- _ASSIGNMENT_
Go line by line through the data below, counting each one that has "Leuchtstoffröhren", and give the final count only.

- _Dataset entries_
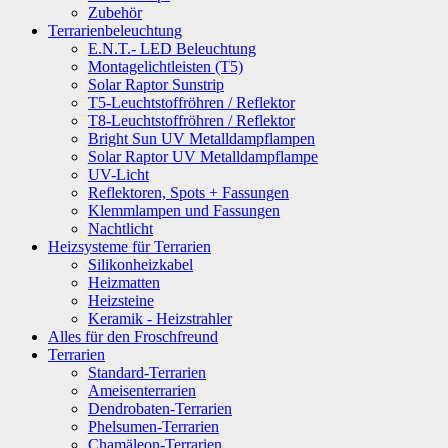
Zubehör
Terrarienbeleuchtung
E.N.T.- LED Beleuchtung
Montagelichtleisten (T5)
Solar Raptor Sunstrip
T5-Leuchtstoffröhren / Reflektor
T8-Leuchtstoffröhren / Reflektor
Bright Sun UV Metalldampflampen
Solar Raptor UV Metalldampflampe
UV-Licht
Reflektoren, Spots + Fassungen
Klemmlampen und Fassungen
Nachtlicht
Heizsysteme für Terrarien
Silikonheizkabel
Heizmatten
Heizsteine
Keramik - Heizstrahler
Alles für den Froschfreund
Terrarien
Standard-Terrarien
Ameisenterrarien
Dendrobaten-Terrarien
Phelsumen-Terrarien
Chamäleon-Terrarien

- _PROBLEM SOLUTION_
2